Everyone kept talking and eventually I realized that I have H.D.TV, sort of. I may be a person with a 12-inch TV and no cable hook-up, but I'm also a person who received the Poetry on Record: 98 Poets Read Their Work for Christmas. And let me tell you, the major entertainment around here lately has been listening to poets of the 19th, 20th, and 21st century read their work.
And yes, I said 19th. When I opened the lovely 4-CD set I saw that the first readers were Tennyson, Robert Browning, and Walt Whitman. I was like, That can't be right. It must be someone else reading their stuff. But no, it's really them, in recordings made in the 1890s by Thomas Edison on a wax cylinder. Amazing, but you have to be familiar with the poems for your ear to find the contours of their voices in the warbly, dim recordings.
H.D. is also on Disc One, but Disc Two is my favorite, full of the mid-20th-century poets with their big bright personalities. There's Muriel Rukeyser, whose blunt reading of the wonderful "The Ballad of Orange and Grape" reminds me of my no-nonsense 88-year-old next-door neighbor. There's Dylan Thomas, who I laughingly described as pompous to my friend Frank, a poet and my editor at the Philadelphia Inquirer. Frank has the same collection, and he defined Thomas' reading style as formal, like an Anglican divine, chanting the verse as if it were part of the liturgy.
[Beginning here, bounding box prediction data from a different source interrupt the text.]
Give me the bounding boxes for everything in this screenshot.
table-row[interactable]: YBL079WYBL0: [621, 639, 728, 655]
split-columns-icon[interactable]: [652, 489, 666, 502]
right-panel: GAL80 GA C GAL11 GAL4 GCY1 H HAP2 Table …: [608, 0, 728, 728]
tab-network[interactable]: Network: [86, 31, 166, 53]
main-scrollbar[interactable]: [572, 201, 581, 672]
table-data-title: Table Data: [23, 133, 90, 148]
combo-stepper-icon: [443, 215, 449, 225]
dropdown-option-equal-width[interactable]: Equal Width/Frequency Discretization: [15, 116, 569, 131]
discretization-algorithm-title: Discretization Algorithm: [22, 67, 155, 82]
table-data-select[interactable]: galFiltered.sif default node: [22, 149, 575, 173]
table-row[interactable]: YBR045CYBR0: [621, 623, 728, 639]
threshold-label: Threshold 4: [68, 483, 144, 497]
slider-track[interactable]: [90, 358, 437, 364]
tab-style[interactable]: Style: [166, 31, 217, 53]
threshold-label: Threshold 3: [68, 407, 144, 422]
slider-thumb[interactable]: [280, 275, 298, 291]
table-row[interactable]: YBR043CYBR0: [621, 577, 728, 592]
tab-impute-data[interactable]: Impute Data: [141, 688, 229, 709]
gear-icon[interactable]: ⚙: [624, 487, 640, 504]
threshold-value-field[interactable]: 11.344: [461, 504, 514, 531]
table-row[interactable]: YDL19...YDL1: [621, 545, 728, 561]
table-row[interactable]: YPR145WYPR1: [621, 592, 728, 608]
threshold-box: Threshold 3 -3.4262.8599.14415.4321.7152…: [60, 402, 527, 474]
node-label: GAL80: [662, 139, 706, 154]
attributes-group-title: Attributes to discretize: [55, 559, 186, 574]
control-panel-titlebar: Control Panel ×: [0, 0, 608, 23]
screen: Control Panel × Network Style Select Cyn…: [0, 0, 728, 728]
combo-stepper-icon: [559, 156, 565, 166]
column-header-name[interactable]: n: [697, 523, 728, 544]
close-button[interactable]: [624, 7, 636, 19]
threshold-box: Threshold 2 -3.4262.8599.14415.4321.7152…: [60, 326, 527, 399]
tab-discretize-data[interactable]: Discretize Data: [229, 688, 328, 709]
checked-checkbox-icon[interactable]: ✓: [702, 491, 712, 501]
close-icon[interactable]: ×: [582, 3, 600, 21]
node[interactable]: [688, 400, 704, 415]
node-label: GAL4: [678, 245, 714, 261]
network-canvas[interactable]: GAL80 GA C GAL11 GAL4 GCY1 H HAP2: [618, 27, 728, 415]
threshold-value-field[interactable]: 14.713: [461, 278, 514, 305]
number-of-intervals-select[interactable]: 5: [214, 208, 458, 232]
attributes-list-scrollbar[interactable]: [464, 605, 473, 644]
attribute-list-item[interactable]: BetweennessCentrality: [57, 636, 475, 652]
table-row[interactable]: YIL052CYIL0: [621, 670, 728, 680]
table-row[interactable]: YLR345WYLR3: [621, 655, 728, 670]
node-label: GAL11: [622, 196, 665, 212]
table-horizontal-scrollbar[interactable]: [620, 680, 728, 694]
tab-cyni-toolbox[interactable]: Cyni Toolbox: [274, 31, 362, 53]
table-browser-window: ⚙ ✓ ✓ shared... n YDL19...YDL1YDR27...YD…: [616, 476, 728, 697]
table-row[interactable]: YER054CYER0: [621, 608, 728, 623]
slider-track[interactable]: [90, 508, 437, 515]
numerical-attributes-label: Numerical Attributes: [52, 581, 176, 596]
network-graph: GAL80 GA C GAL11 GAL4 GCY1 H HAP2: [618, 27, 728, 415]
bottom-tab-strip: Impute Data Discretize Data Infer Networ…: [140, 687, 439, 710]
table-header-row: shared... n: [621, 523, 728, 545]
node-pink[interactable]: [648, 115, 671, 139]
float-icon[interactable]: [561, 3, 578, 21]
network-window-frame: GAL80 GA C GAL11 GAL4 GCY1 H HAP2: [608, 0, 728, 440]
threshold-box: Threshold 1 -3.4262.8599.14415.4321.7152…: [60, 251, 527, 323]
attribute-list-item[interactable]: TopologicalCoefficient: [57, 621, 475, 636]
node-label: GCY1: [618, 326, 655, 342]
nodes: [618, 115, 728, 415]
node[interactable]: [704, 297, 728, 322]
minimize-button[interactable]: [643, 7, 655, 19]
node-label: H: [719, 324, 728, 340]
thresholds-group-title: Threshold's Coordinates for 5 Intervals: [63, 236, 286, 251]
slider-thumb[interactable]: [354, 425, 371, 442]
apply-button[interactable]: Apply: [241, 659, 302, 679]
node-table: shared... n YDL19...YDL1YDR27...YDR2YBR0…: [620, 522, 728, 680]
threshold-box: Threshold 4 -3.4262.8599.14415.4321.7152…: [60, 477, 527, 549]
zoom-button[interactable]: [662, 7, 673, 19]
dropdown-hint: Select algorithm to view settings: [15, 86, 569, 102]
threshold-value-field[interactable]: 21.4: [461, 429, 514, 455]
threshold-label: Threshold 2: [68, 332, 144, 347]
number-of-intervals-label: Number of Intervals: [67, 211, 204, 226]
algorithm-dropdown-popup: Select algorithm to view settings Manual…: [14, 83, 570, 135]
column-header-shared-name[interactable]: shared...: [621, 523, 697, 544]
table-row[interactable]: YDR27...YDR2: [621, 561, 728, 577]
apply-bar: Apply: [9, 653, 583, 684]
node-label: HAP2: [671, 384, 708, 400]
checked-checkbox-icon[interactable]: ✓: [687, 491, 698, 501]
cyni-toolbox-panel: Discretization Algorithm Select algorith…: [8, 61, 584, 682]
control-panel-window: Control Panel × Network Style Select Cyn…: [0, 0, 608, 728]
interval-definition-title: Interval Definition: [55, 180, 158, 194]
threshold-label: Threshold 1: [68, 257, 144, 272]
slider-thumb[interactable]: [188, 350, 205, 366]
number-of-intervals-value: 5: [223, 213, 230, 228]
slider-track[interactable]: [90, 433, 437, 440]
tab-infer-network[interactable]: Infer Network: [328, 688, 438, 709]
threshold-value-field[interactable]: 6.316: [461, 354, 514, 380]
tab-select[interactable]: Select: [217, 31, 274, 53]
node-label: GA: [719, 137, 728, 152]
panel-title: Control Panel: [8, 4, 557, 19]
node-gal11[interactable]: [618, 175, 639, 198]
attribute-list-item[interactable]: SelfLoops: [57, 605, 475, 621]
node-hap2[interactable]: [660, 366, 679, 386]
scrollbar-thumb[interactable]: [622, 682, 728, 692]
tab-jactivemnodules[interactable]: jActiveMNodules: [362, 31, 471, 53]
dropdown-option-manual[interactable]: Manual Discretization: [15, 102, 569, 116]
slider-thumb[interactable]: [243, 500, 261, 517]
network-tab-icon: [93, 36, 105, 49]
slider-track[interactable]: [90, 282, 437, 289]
Anne Sexton is on there too, spooking me by reading "All My Pretty Ones" and "For My Lover, Returning To His Wife" in her husky, been-there voice.
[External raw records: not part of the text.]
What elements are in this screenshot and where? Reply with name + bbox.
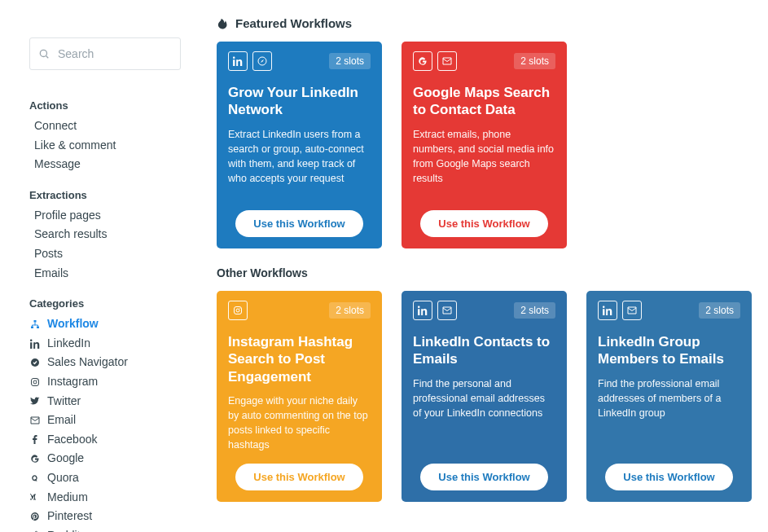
workflow-card: 2 slotsLinkedIn Contacts to EmailsFind t… — [402, 291, 567, 502]
facebook-icon — [29, 435, 41, 445]
sidebar-category[interactable]: LinkedIn — [0, 334, 195, 354]
actions-heading: Actions — [0, 85, 195, 117]
sidebar-category[interactable]: Facebook — [0, 430, 195, 450]
svg-rect-4 — [37, 326, 39, 328]
instagram-icon — [29, 377, 41, 387]
categories-heading: Categories — [0, 283, 195, 314]
sidebar-category[interactable]: Sales Navigator — [0, 353, 195, 372]
sidebar-extraction[interactable]: Profile pages — [0, 206, 195, 226]
card-description: Engage with your niche daily by auto com… — [228, 394, 371, 453]
card-footer: Use this Workflow — [228, 452, 371, 490]
sidebar-category-label: Workflow — [47, 316, 99, 332]
envelope-icon — [437, 301, 457, 320]
sidebar-category-label: Twitter — [47, 394, 81, 410]
sidebar-category-label: Pinterest — [47, 508, 92, 525]
card-icon-row — [413, 51, 457, 71]
sitemap-icon — [29, 319, 41, 329]
sidebar-action-label: Connect — [34, 118, 77, 134]
featured-title: Featured Workflows — [235, 16, 352, 30]
envelope-icon — [29, 415, 41, 425]
instagram-icon — [228, 301, 248, 320]
svg-point-0 — [40, 50, 46, 56]
medium-icon — [29, 492, 41, 502]
featured-grid: 2 slotsGrow Your LinkedIn NetworkExtract… — [217, 42, 752, 248]
svg-point-7 — [33, 380, 37, 384]
card-footer: Use this Workflow — [413, 452, 555, 490]
card-footer: Use this Workflow — [228, 199, 371, 237]
use-workflow-button[interactable]: Use this Workflow — [235, 210, 362, 237]
sidebar: Actions ConnectLike & commentMessage Ext… — [0, 0, 195, 532]
sidebar-category[interactable]: Reddit — [0, 526, 195, 532]
slots-badge: 2 slots — [699, 302, 740, 319]
fire-icon — [217, 17, 229, 29]
sidebar-action[interactable]: Like & comment — [0, 136, 195, 156]
card-icon-row — [598, 301, 642, 320]
card-description: Find the professional email addresses of… — [598, 376, 740, 420]
sidebar-category[interactable]: Instagram — [0, 372, 195, 392]
slots-badge: 2 slots — [329, 53, 371, 69]
sidebar-action[interactable]: Connect — [0, 117, 195, 136]
sidebar-extraction[interactable]: Posts — [0, 244, 195, 264]
slots-badge: 2 slots — [514, 302, 555, 319]
sidebar-category[interactable]: Twitter — [0, 392, 195, 411]
pinterest-icon — [29, 512, 41, 521]
svg-rect-2 — [34, 320, 37, 323]
sidebar-category-label: Sales Navigator — [47, 354, 128, 371]
card-title: Grow Your LinkedIn Network — [228, 84, 371, 119]
card-footer: Use this Workflow — [413, 199, 555, 237]
sidebar-category-label: Quora — [47, 470, 79, 486]
workflow-card: 2 slotsLinkedIn Group Members to EmailsF… — [586, 291, 752, 502]
sidebar-category[interactable]: Workflow — [0, 314, 195, 334]
search-icon — [38, 48, 50, 59]
sidebar-extraction-label: Profile pages — [34, 208, 101, 224]
card-header: 2 slots — [413, 301, 555, 320]
sidebar-extraction-label: Emails — [34, 266, 68, 282]
sidebar-category[interactable]: Medium — [0, 488, 195, 508]
envelope-icon — [437, 51, 457, 71]
svg-point-19 — [239, 308, 240, 309]
extractions-list: Profile pagesSearch resultsPostsEmails — [0, 206, 195, 283]
search-input[interactable] — [29, 37, 181, 70]
sidebar-category[interactable]: Google — [0, 449, 195, 468]
sidebar-category-label: Facebook — [47, 432, 97, 448]
svg-point-8 — [37, 379, 37, 380]
sidebar-category[interactable]: Quora — [0, 468, 195, 488]
use-workflow-button[interactable]: Use this Workflow — [420, 464, 547, 490]
sidebar-category-label: Email — [47, 412, 76, 429]
sidebar-category-label: Instagram — [47, 374, 98, 390]
workflow-card: 2 slotsGoogle Maps Search to Contact Dat… — [402, 42, 567, 248]
extractions-heading: Extractions — [0, 174, 195, 206]
card-title: Instagram Hashtag Search to Post Engagem… — [228, 333, 371, 385]
google-icon — [413, 51, 432, 71]
other-title: Other Workflows — [217, 266, 752, 279]
use-workflow-button[interactable]: Use this Workflow — [420, 210, 547, 237]
card-description: Extract emails, phone numbers, and socia… — [413, 127, 555, 187]
sidebar-category-label: Google — [47, 451, 84, 467]
card-title: Google Maps Search to Contact Data — [413, 84, 555, 119]
card-header: 2 slots — [228, 51, 371, 71]
svg-rect-3 — [31, 326, 33, 328]
sidebar-category-label: LinkedIn — [47, 336, 90, 352]
sidebar-extraction-label: Posts — [34, 246, 63, 262]
card-description: Extract LinkedIn users from a search or … — [228, 127, 371, 187]
sidebar-extraction[interactable]: Search results — [0, 225, 195, 244]
sidebar-extraction-label: Search results — [34, 226, 107, 243]
sidebar-category[interactable]: Pinterest — [0, 507, 195, 526]
card-footer: Use this Workflow — [598, 452, 740, 490]
card-header: 2 slots — [228, 301, 371, 320]
linkedin-icon — [29, 339, 41, 349]
card-title: LinkedIn Group Members to Emails — [598, 333, 740, 368]
card-title: LinkedIn Contacts to Emails — [413, 333, 555, 368]
featured-header: Featured Workflows — [217, 16, 752, 30]
use-workflow-button[interactable]: Use this Workflow — [235, 464, 362, 490]
categories-list: WorkflowLinkedInSales NavigatorInstagram… — [0, 314, 195, 532]
svg-point-18 — [236, 309, 239, 312]
other-grid: 2 slotsInstagram Hashtag Search to Post … — [217, 291, 752, 502]
card-icon-row — [228, 51, 272, 71]
use-workflow-button[interactable]: Use this Workflow — [605, 464, 732, 490]
sidebar-action[interactable]: Message — [0, 155, 195, 174]
sidebar-action-label: Message — [34, 156, 81, 173]
sidebar-extraction[interactable]: Emails — [0, 264, 195, 284]
compass-check-icon — [29, 358, 41, 367]
sidebar-category[interactable]: Email — [0, 411, 195, 430]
Ah, but then there's Disc Three, with Seamus Heaney, Charles Simic, Ted Hughes, and Sylvia Plath. About her, Frank said: Listen to that reading of "Daddy" and tell me it isn't distinctly seductive — sexually-charged, even. Sure enough, it's kittenish, coy, electrifying. The fourth CD features the newest poets, including Kevin Young, whose poetry already feels like bebop on the page — you should hear him do it, all jazzy syncopation, so much like music.
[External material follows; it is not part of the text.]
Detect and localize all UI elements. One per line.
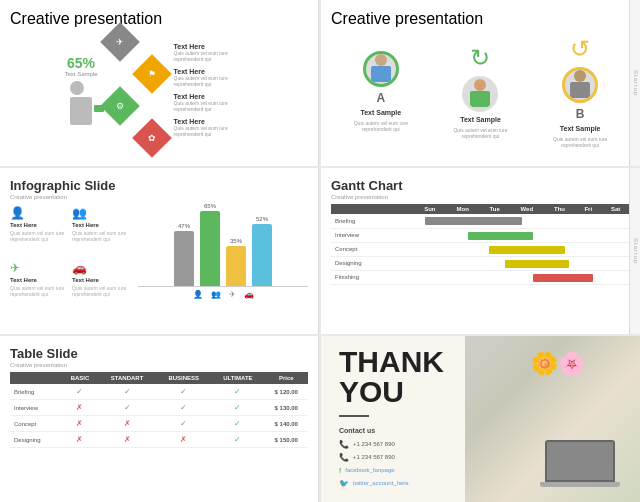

And indeed, you could make the argument that poetry is always better heard than read, that you need to feel the rhythms and hear the intonations to really get the intent. But there's something else besides that I found useful about listening to these people read their poems, hearing their surprising voices, their occasional chuckles, their very human breathing, throat clearing, nervousness. Poems I already knew have new life, now, because their authors are known to me in a whole new way — as people.